First, the code doesn't error out or anything. I simply get a poor result, as instead of a filled form I get a PDF that says "The document you are trying to load requires Adobe Reader 8 or higher. You may not have the Adobe Reader installed..." etc. So, I made sure that I have the most recent Reader version, tried again and same result.
Thinking that perhaps there were changes in the field name structure, I attempted to read in the format/fields as I had the first time around. (Code below). However, now it tells me that there're no fields to read (AcroFields.Fields.Count = 0
).
Private Sub ListFieldNames(pdfTemplate As String)
Dim pdfTemplate As String = "c:\Temp\PDF\fw4.pdf"
Dim pdfReader As PdfReader = New PdfReader(pdfTemplate)
Dim de As KeyValuePair(Of String, iTextSharp.text.pdf.AcroFields.Item)
For Each de In pdfReader.AcroFields.Fields
Console.WriteLine(de.Key.ToString())
Next
End Sub
So, I started doing some searching and found reference to another type of PDF structure that they could have switched to; XFA. I honestly still haven't found any satisfactory documentation/samples of this, but I did find some code that seems like it should work to read in the structure of an XFA PDF. (Code below).
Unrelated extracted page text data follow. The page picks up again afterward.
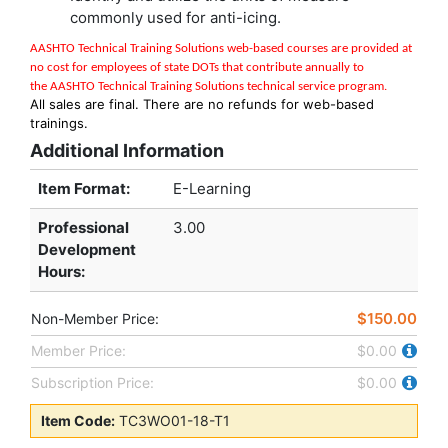
commonly used for anti-icing.
AASHTO Technical Training Solutions w
eb-based courses are provided at
no cost for employees of state DOTs that contribute annually to
the
AASHTO Technical Training Solutions
technical service program
.
All sales are final. There are no refunds for web-based
trainings.
Additional Information
Item Format:
E-Learning
Professional
3.00
Development
Hours
:
$150.00
Non-Member Price:
Member Price:
$0.00
Subscription Price:
$0.00
Item Code:
TC3WO01-18-T1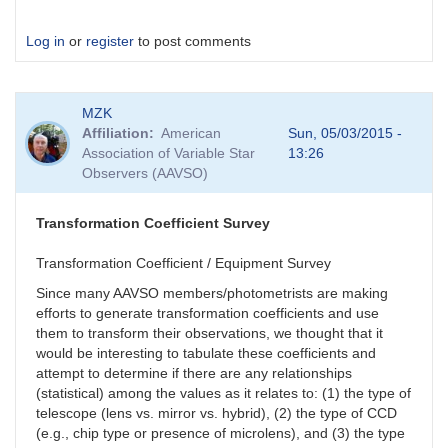
Log in
or
register
to post comments
MZK
Affiliation
American
Sun, 05/03/2015 -
Association of Variable Star
13:26
Observers (AAVSO)
Transformation Coefficient Survey
Transformation Coefficient / Equipment Survey
Since many AAVSO members/photometrists are making
efforts to generate transformation coefficients and use
them to transform their observations, we thought that it
would be interesting to tabulate these coefficients and
attempt to determine if there are any relationships
(statistical) among the values as it relates to: (1) the type of
telescope (lens vs. mirror vs. hybrid), (2) the type of CCD
(e.g., chip type or presence of microlens), and (3) the type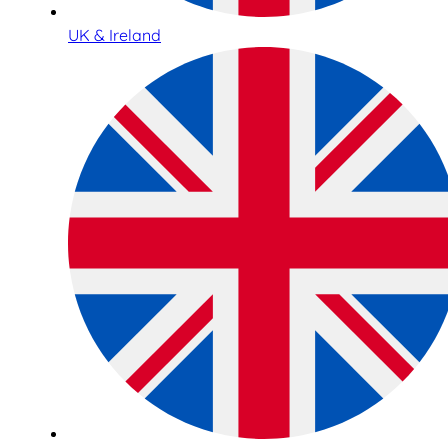
UK & Ireland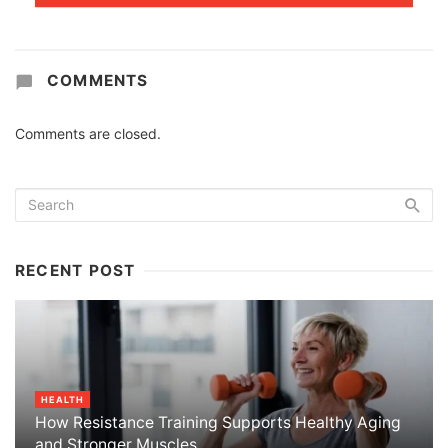
COMMENTS
Comments are closed.
RECENT POST
HEALTH
How Resistance Training Supports Healthy Aging
and Stronger Muscles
There're actually 2 different methods here that I tried. The first essentially shows that there're no xmlNodes in xfaFields. The second does find a node called "data" (that's the only one it finds) but doesn't find any child nodes.
Private Sub ReadXfa(pdfTemplate As String)
pdfReader.unethicalreading = True
Dim readerPDF As New PdfReader(pdfTemplate)
Dim xfaFields = readerPDF.AcroFields.Xfa.DatasetsSom.Name2Node
For Each xmlNode In xfaFields
Console.WriteLine(xmlNode.Value.Name + ":" + xmlNode.Value.InnerText)
Next
'Example of how to get a field value
' Dim lastName = xfaFields.First(Function(a) a.Value.Name = "textFieldLastNameGlobal").Value.InnerText
Dim reader As New PdfReader(pdfTemplate)
Dim xfa As New XfaForm(reader)
Dim node As XmlNode = xfa.DatasetsNode()
Dim list As XmlNodeList = node.ChildNodes()
For i As Integer = 0 To list.Count - 1
Console.WriteLine(list.Item(i).LocalName())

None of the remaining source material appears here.